Hufrehe ist eine aseptische diffuse Entzündung der Huflederhaut, wobei sich die Hufkapsel von der Lederhaut ablöst. Sie ist eine der typischen Wohlstandsprobleme in der Pferdefütterung, denn der Grund, warum Hufrehe entsteht, liegt leider oft in einer zu üppigen, strukturlosen und kohlehydratreichen Fütterung begründet. Die führt zu einer explosionsartigen Vermehrung der Streptokokken (kohlenhydratspaltenden Bakterien) im Dickdarm und zu einem massiven Auftreten von Milchsäure, aufgrund der die rohfaserverdauenden Bakterien in großen Massen sterben. Es werden Giftstoffe (Endotoxine) freigesetzt, was zu einer Übersäuerung im gesamten Organismus führt.

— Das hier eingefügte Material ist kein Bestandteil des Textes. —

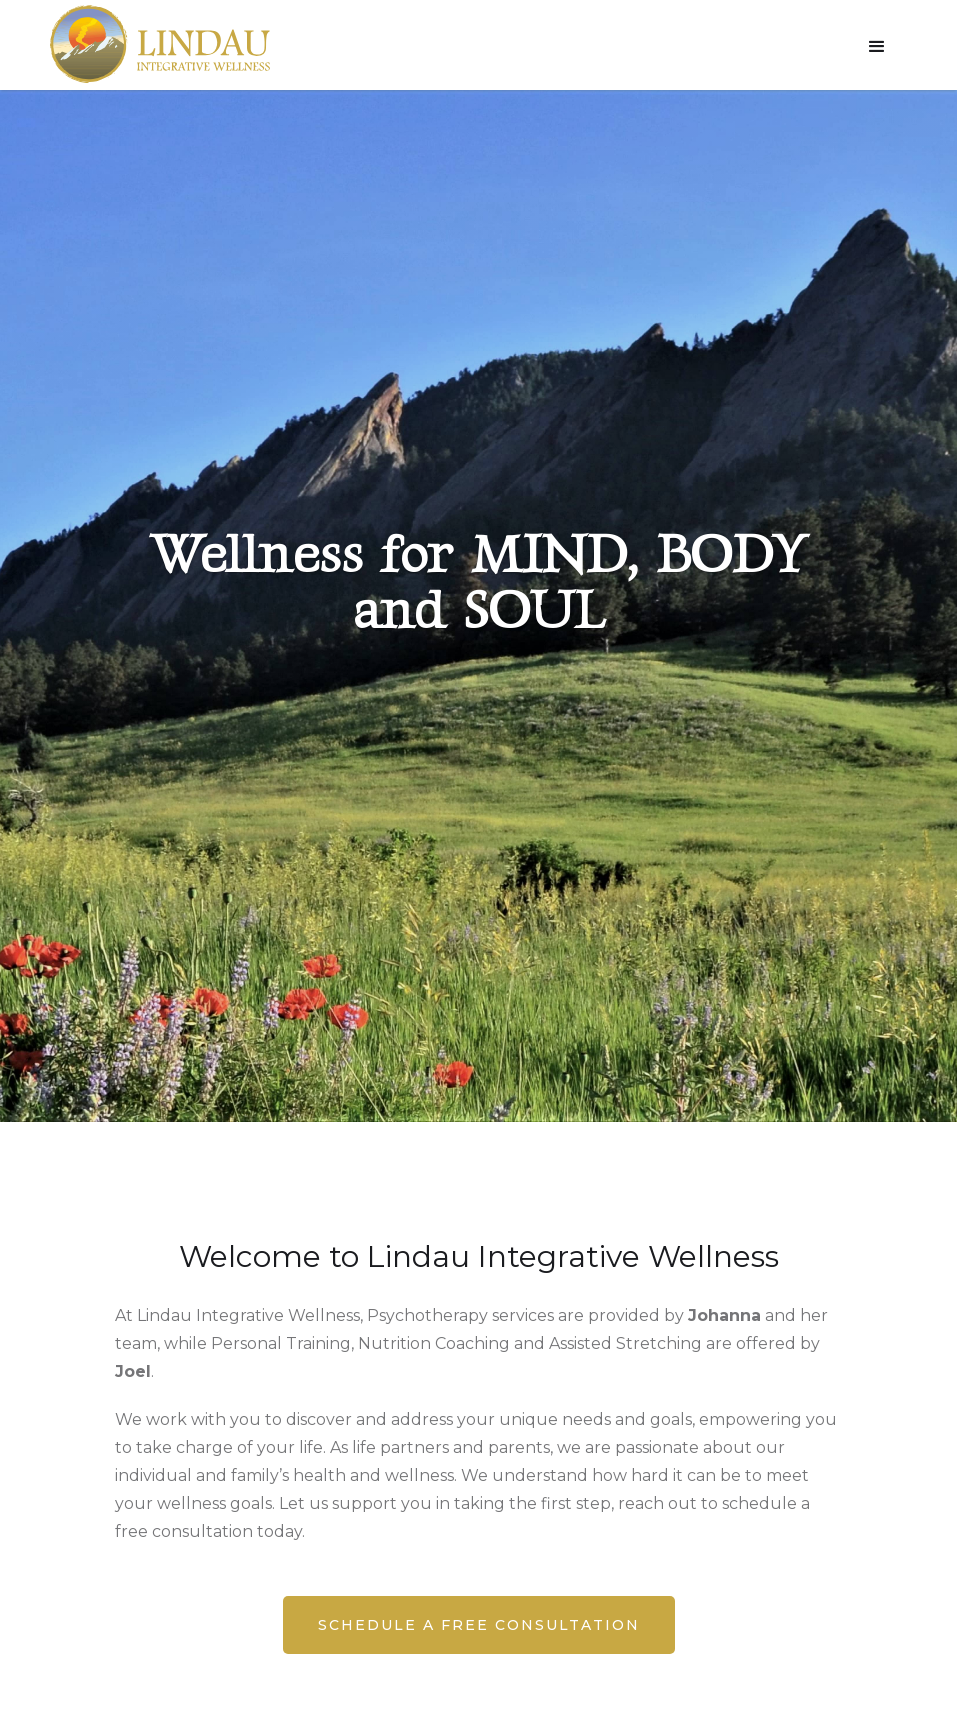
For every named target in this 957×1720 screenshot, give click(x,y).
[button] (877, 47)
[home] (160, 44)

In der Folge kommt es im Huf zu einer Entzündung, mit der eine lokale Durchblutungsstörung mit Austritt von Gewebsflüssigkeit und festen Bestandteilen (Blutkörperchen) aus den Blutgefäßen der Lederhautblättchen einhergeht. Es entsteht eine Schwellung mit Ödembildung. Extrem schmerzhalt ist hierbei der Flüssigkeitsaustritt bei gleichzeitig fehlender Ausdehnungsmöglichkeit im Huf. Hält die Entzündung und der Flüssigkeitsaustritt an, lösen sich die reißverschlussartig ineinander greifenden Lederhautblättchen (innen) von den Oberhautblättchen (außen). Das kann zu einer Hufbeinrotation und/ oder zu einer Hufbeinabsenkung führen. Im schlimmsten Fall kann es auch zum Ausschuhen kommen – der vollständigen Ablösung der Hornkapsel vom Huf.

 

Dicke Pferde und das Equine Metabolische Syndrom (EMS)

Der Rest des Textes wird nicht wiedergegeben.